ASHA's ninth annual "Lessons for Success: Developing the Emerging Scientist" brought together 32 junior and 15 senior scientists in the field of communication sciences and disorders (CSD) to enhance knowledge and skills in grant preparation, development and management of competitive research programs, and professional research competencies. The conference is supported by a grant awarded to ASHA from the National Institute on Deafness and Other Communication Disorders (NIDCD).
The intensive three-day meeting was held at ASHA's national office in Rockville, Md., on April 27–30. The participants included PhD students, post-doctoral fellows, and junior-level faculty, all of whom have shown promise for a productive research career. (Conference presentations and the list of participants and mentors are available on ASHA's website.)

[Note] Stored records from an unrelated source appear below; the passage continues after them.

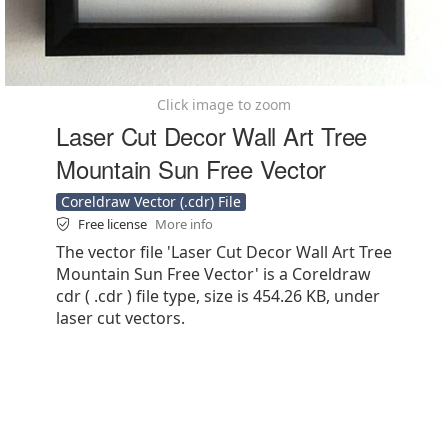
Click image to zoom
Laser Cut Decor Wall Art Tree
Mountain Sun Free Vector
Coreldraw Vector (.cdr) File
Free license
More info
The vector file 'Laser Cut Decor Wall Art Tree
Mountain Sun Free Vector' is a Coreldraw
cdr ( .cdr ) file type, size is 454.26 KB, under
laser cut vectors.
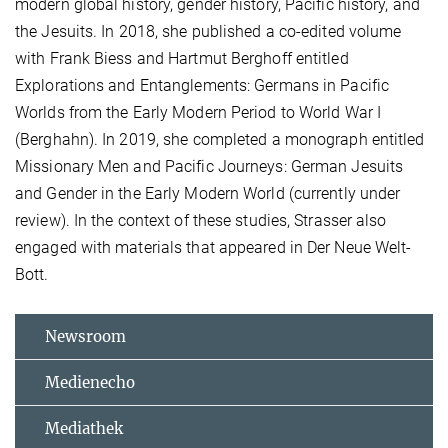
modern global history, gender history, Pacific history, and
the Jesuits. In 2018, she published a co-edited volume
with Frank Biess and Hartmut Berghoff entitled
Explorations and Entanglements: Germans in Pacific
Worlds from the Early Modern Period to World War I
(Berghahn). In 2019, she completed a monograph entitled
Missionary Men and Pacific Journeys: German Jesuits
and Gender in the Early Modern World (currently under
review). In the context of these studies, Strasser also
engaged with materials that appeared in Der Neue Welt-
Bott.
Newsroom
Medienecho
Mediathek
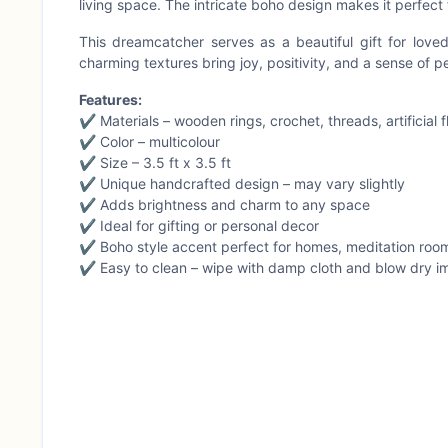
living space. The intricate boho design makes it perfect 
This dreamcatcher serves as a beautiful gift for loved
charming textures bring joy, positivity, and a sense of p
Features:
✔ Materials – wooden rings, crochet, threads, artificial
✔ Color – multicolour
✔ Size – 3.5 ft x 3.5 ft
✔ Unique handcrafted design – may vary slightly
✔ Adds brightness and charm to any space
✔ Ideal for gifting or personal decor
✔ Boho style accent perfect for homes, meditation room
✔ Easy to clean – wipe with damp cloth and blow dry i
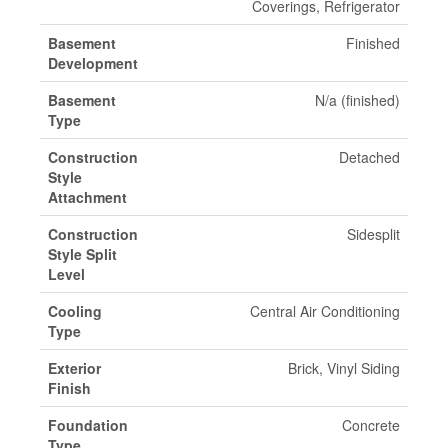
Coverings, Refrigerator
Basement
Finished
Development
Basement
N/a (finished)
Type
Construction
Detached
Style
Attachment
Construction
Sidesplit
Style Split
Level
Cooling
Central Air Conditioning
Type
Exterior
Brick, Vinyl Siding
Finish
Foundation
Concrete
Type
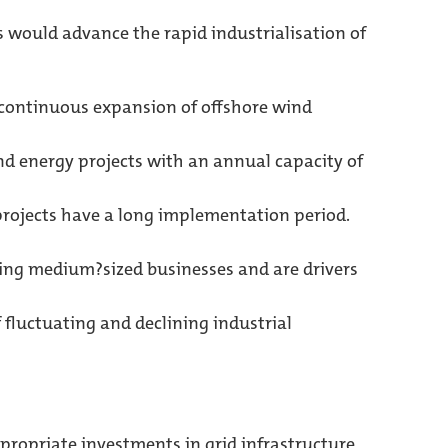
 would advance the rapid industrialisation of
e continuous expansion of offshore wind
ind energy projects with an annual capacity of
projects have a long implementation period.
ing medium?sized businesses and are drivers
 fluctuating and declining industrial
propriate investments in grid infrastructure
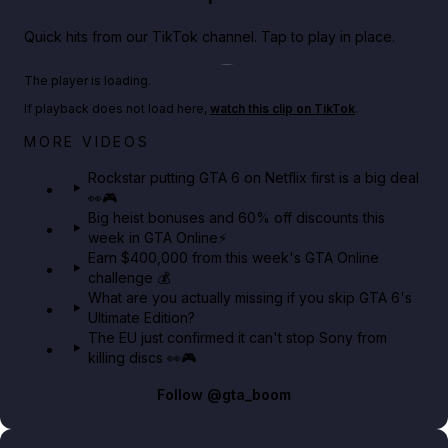
Quick hits from our TikTok channel. Tap to play in place.
Play TikTok video
The player is loading.
If playback does not load here,
watch this clip on TikTok
.
Netflix rep just confirmed creators can react to the
MORE VIDEOS
GTA 6 Extended Look 👀🎮
Rockstar putting GTA 6 on Netflix first is a big deal
👀🎮
GTA BOOM
Big heist bonuses and 60% off discounts this
week in GTA Online⚡
Earn $400,000 from this week's GTA Online
challenge 💰
What are you actually missing if you skip GTA 6's
Ultimate Edition?
The EU just confirmed it can't stop Sony from
killing discs 👀🎮
Follow
@gta_boom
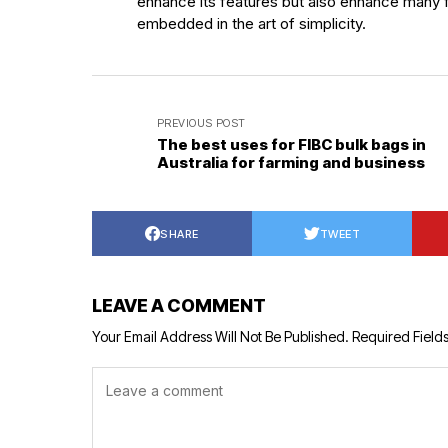
enhance its features but also enhance many f
embedded in the art of simplicity.
PREVIOUS POST
The best uses for FIBC bulk bags in
Australia for farming and business
SHARE
TWEET
LEAVE A COMMENT
Your Email Address Will Not Be Published.
Required Field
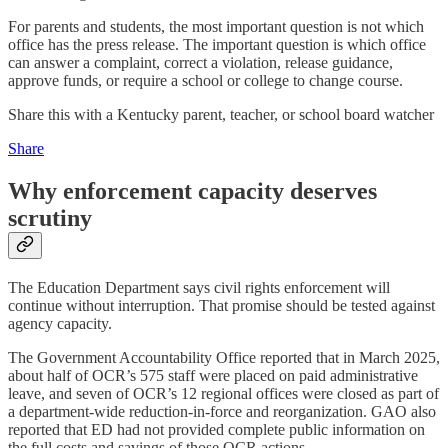
For parents and students, the most important question is not which
office has the press release. The important question is which office
can answer a complaint, correct a violation, release guidance,
approve funds, or require a school or college to change course.
Share this with a Kentucky parent, teacher, or school board watcher
Share
Why enforcement capacity deserves
scrutiny
The Education Department says civil rights enforcement will
continue without interruption. That promise should be tested against
agency capacity.
The Government Accountability Office reported that in March 2025,
about half of OCR’s 575 staff were placed on paid administrative
leave, and seven of OCR’s 12 regional offices were closed as part of
a department-wide reduction-in-force and reorganization. GAO also
reported that ED had not provided complete public information on
the full costs and savings of those OCR actions.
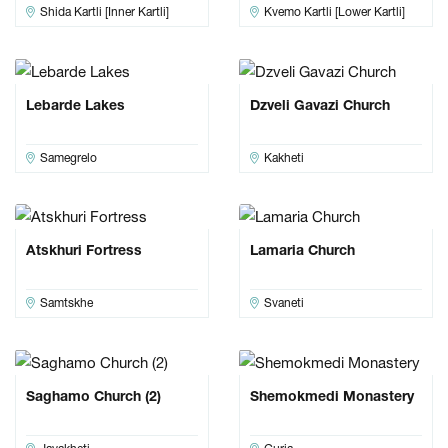
Shida Kartli [Inner Kartli]
Kvemo Kartli [Lower Kartli]
Lebarde Lakes
Dzveli Gavazi Church
Samegrelo
Kakheti
Atskhuri Fortress
Lamaria Church
Samtskhe
Svaneti
Saghamo Church (2)
Shemokmedi Monastery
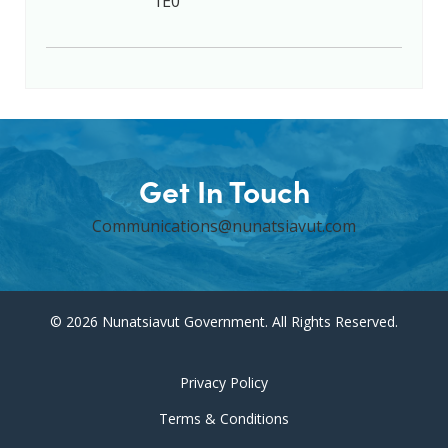
1E0
Get In Touch
Communications@nunatsiavut.com
© 2026 Nunatsiavut Government. All Rights Reserved.
Privacy Policy
Terms & Conditions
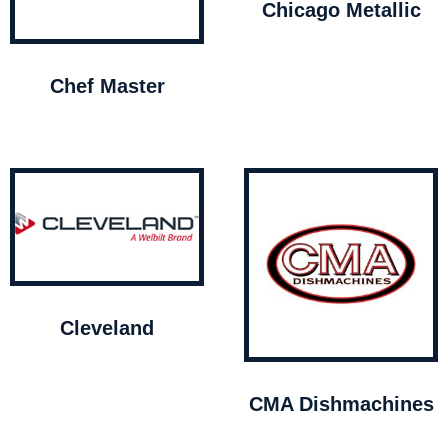
Chicago Metallic
Chef Master
Cleveland
CMA Dishmachines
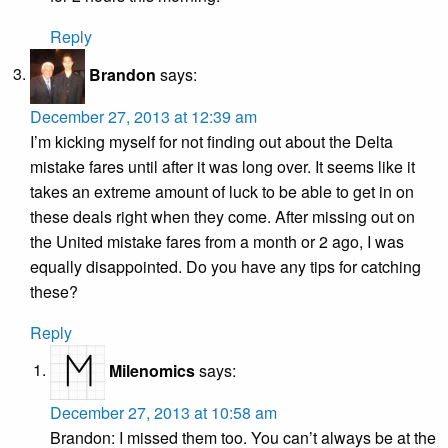
Reply
Brandon
says:
December 27, 2013 at 12:39 am
I’m kicking myself for not finding out about the Delta
mistake fares until after it was long over. It seems like it
takes an extreme amount of luck to be able to get in on
these deals right when they come. After missing out on
the United mistake fares from a month or 2 ago, I was
equally disappointed. Do you have any tips for catching
these?
Reply
Milenomics
says:
December 27, 2013 at 10:58 am
Brandon: I missed them too. You can’t always be at the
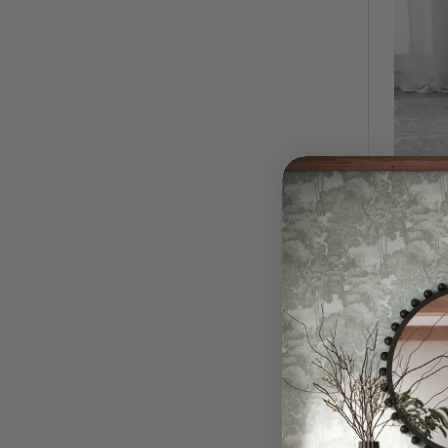
Harlow
$2,59
QUI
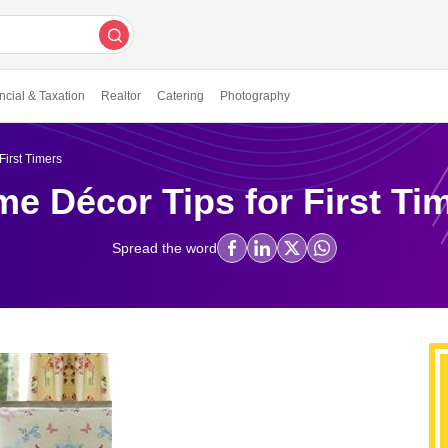
ncial & Taxation
Realtor
Catering
Photography
First Timers
e Décor Tips for First Ti
Spread the word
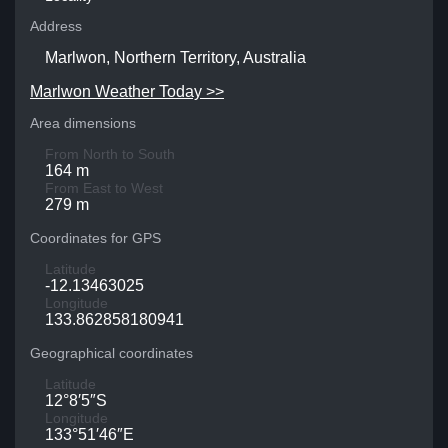
Address
Marlwon, Northern Territory, Australia
Marlwon Weather Today >>
Area dimensions
From North to South
164 m
From East to West
279 m
Coordinates for GPS
Latitude
-12.13463025
Longitude
133.862858180941
Geographical coordinates
Latitude
12°8′5″S
Longitude
133°51′46″E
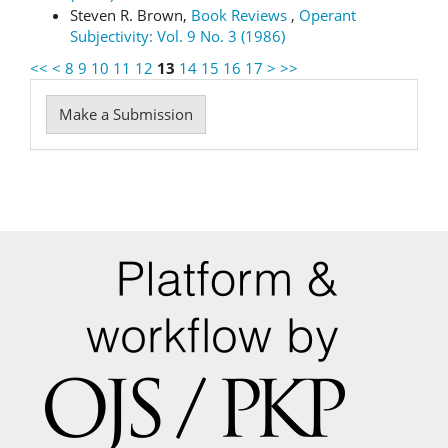
Steven R. Brown,
Book Reviews
,
Operant
Subjectivity: Vol. 9 No. 3 (1986)
<<
<
8
9
10
11
12
13
14
15
16
17
>
>>
Make
Make a Submission
a
Submission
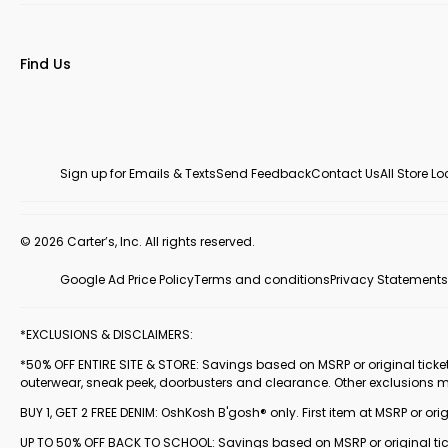
Find Us
Sign up for Emails & Texts
Send Feedback
Contact Us
All Store L
© 2026 Carter’s, Inc. All rights reserved.
Google Ad Price Policy
Terms and conditions
Privacy Statements
*EXCLUSIONS & DISCLAIMERS:
*50% OFF ENTIRE SITE & STORE: Savings based on MSRP or original ticketed
outerwear, sneak peek, doorbusters and clearance. Other exclusions 
BUY 1, GET 2 FREE DENIM: OshKosh B'gosh® only. First item at MSRP or orig
UP TO 50% OFF BACK TO SCHOOL: Savings based on MSRP or original ticke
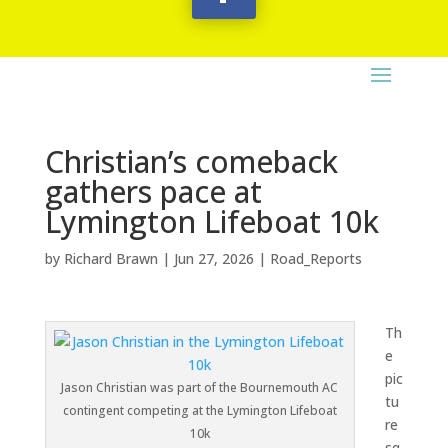
Christian’s comeback
gathers pace at
Lymington Lifeboat 10k
by
Richard Brawn
|
Jun 27, 2026
|
Road_Reports
Th
e
pic
Jason Christian was part of the Bournemouth AC
tu
contingent competing at the Lymington Lifeboat
re
10k
sq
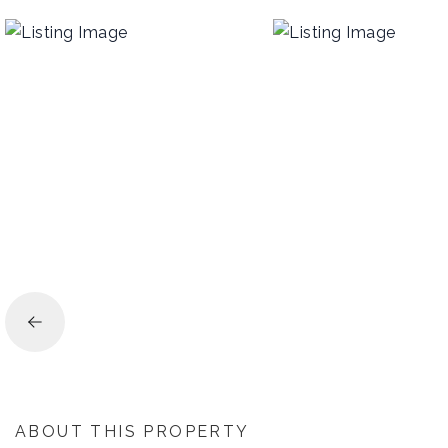
ABOUT THIS PROPERTY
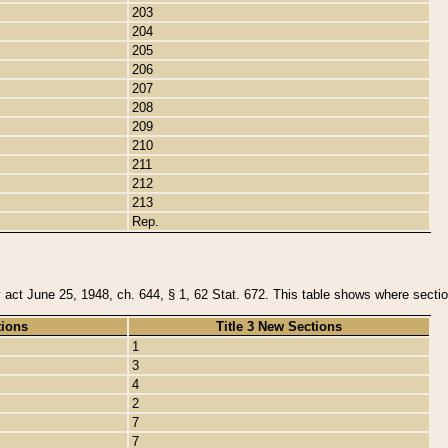
203
204
205
206
207
208
209
210
211
212
213
Rep.
y act June 25, 1948, ch. 644, § 1, 62 Stat. 672. This table shows where section
tions
Title 3 New Sections
1
3
4
2
7
7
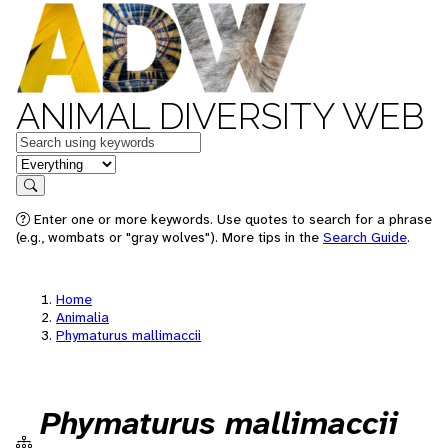
ANIMAL DIVERSITY WEB
Keywords
in feature
Search
Enter one or more keywords. Use quotes to search for a phrase
(e.g., wombats or "gray wolves"). More tips in the
Search Guide
.
Home
Animalia
Phymaturus mallimaccii
Phymaturus mallimaccii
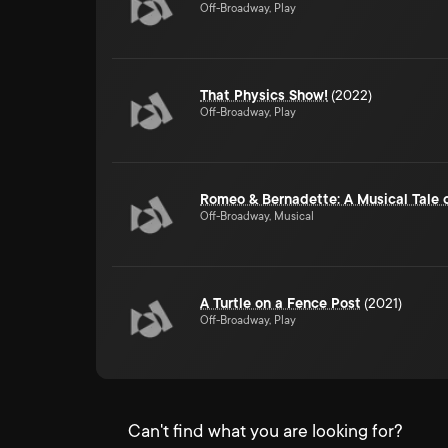
Off-Broadway, Play
That Physics Show!
(2022)
Off-Broadway, Play
Romeo & Bernadette: A Musical Tale 
Off-Broadway, Musical
A Turtle on a Fence Post
(2021)
Off-Broadway, Play
Can't find what you are looking for?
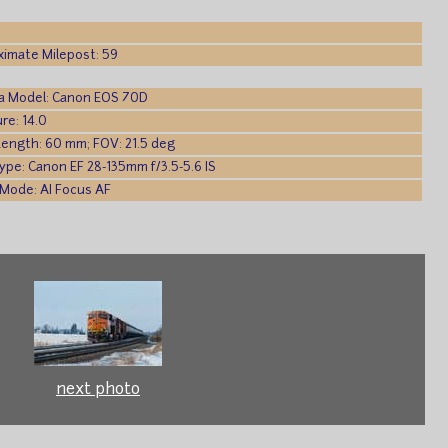
imate Milepost: 59
a Model: Canon EOS 70D
re: 14.0
Length: 60 mm; FOV: 21.5 deg
ype: Canon EF 28-135mm f/3.5-5.6 IS
Mode: AI Focus AF
next photo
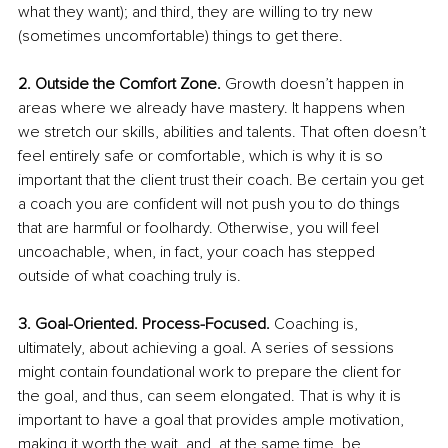
what they want); and third, they are willing to try new 
(sometimes uncomfortable) things to get there.
2. Outside the Comfort Zone.
 Growth doesn’t happen in 
areas where we already have mastery. It happens when 
we stretch our skills, abilities and talents. That often doesn’t 
feel entirely safe or comfortable, which is why it is so 
important that the client trust their coach. Be certain you get 
a coach you are confident will not push you to do things 
that are harmful or foolhardy. Otherwise, you will feel 
uncoachable, when, in fact, your coach has stepped 
outside of what coaching truly is. 
3. Goal-Oriented. Process-Focused.
 Coaching is, 
ultimately, about achieving a goal. A series of sessions 
might contain foundational work to prepare the client for 
the goal, and thus, can seem elongated. That is why it is 
important to have a goal that provides ample motivation, 
making it worth the wait, and, at the same time, be 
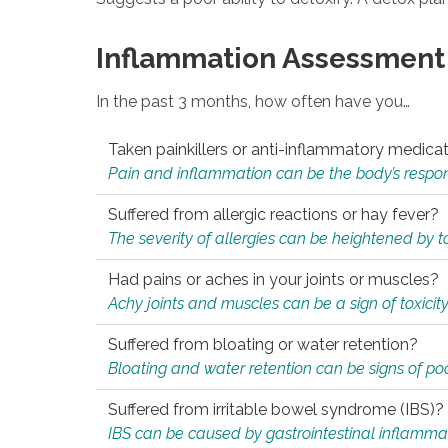
Inflammation Assessment
In the past 3 months, how often have you…
Taken painkillers or anti-inflammatory medica
Pain and inflammation can be the body’s response
Suffered from allergic reactions or hay fever?
The severity of allergies can be heightened by tox
Had pains or aches in your joints or muscles?
Achy joints and muscles can be a sign of toxicit
Suffered from bloating or water retention?
Bloating and water retention can be signs of po
Suffered from irritable bowel syndrome (IBS)?
IBS can be caused by gastrointestinal inflamma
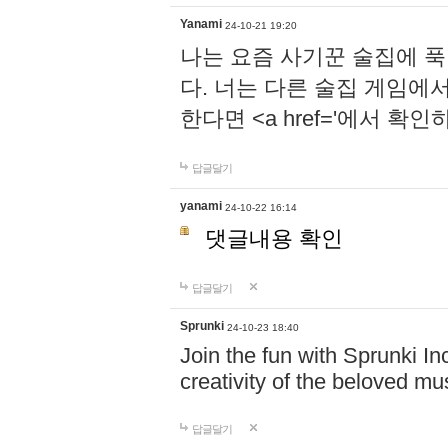
Yanami
24-10-21 19:20
나는 요즘 사기꾼 술집에 
다. 너는 다른 술집 게임에
한다면 <a href='에서 확
답글달기
yanami
24-10-22 16:14
댓글내용 확인
답글달기
Sprunki
24-10-23 18:40
Join the fun with Sprunki In
creativity of the beloved m
답글달기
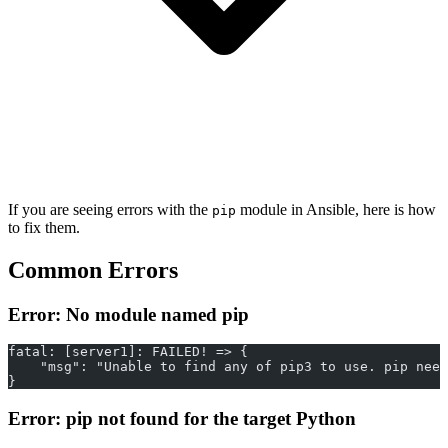
If you are seeing errors with the
module in Ansible, here is how
pip
to fix them.
Common Errors
Error: No module named pip
fatal: [server1]: FAILED! => {
    "msg": "Unable to find any of pip3 to use. pip need
}
Error: pip not found for the target Python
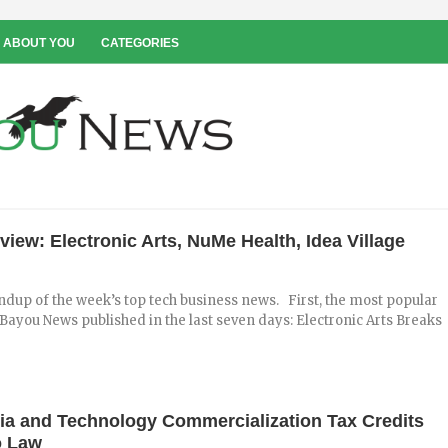
 ABOUT YOU
CATEGORIES
iew: Electronic Arts, NuMe Health, Idea Village
ndup of the week’s top tech business news. First, the most popular
n Bayou News published in the last seven days: Electronic Arts Breaks
dia and Technology Commercialization Tax Credits
o Law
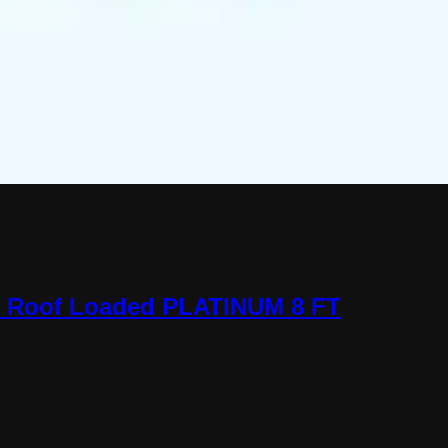
o Roof Loaded PLATINUM 8 FT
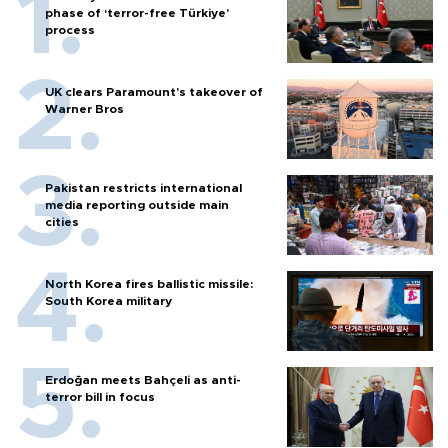
phase of ‘terror-free Türkiye’
process
UK clears Paramount's takeover of
Warner Bros
Pakistan restricts international
media reporting outside main
cities
North Korea fires ballistic missile:
South Korea military
Erdoğan meets Bahçeli as anti-
terror bill in focus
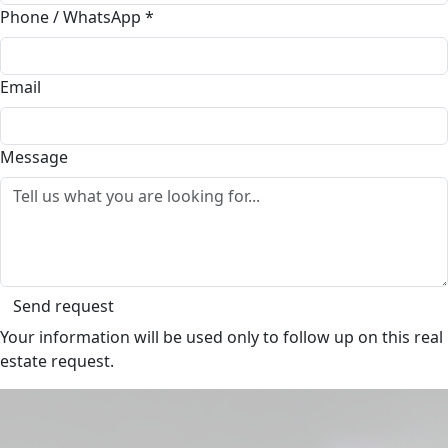
Phone / WhatsApp
*
Email
Message
Send request
Your information will be used only to follow up on this real
estate request.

Participants gained valuable lessons from conference mentors on topics such as managing the challenges of balancing research, teaching, and service in an academic setting; managing a lab; forging successful research collaborations; and publishing their research. In didactic sessions, mentors discussed the major sections of a grant—such as specific aims, abstract, significance, innovation, and approach—to help the participants understand how to communicate clearly and concisely the most important information for each section of a grant.
In addition to presenting on a variety of grant-writing topics, the mentors conducted several mock reviews of the participants' grant proposals. The participants also had the opportunity to serve as reviewers in a mock review session after they had observed the mentors' review. The ability to think about a grant from a reviewer's perspective is critical, as this perspective helps grant writers to organize and clarify key elements of a proposal more effectively.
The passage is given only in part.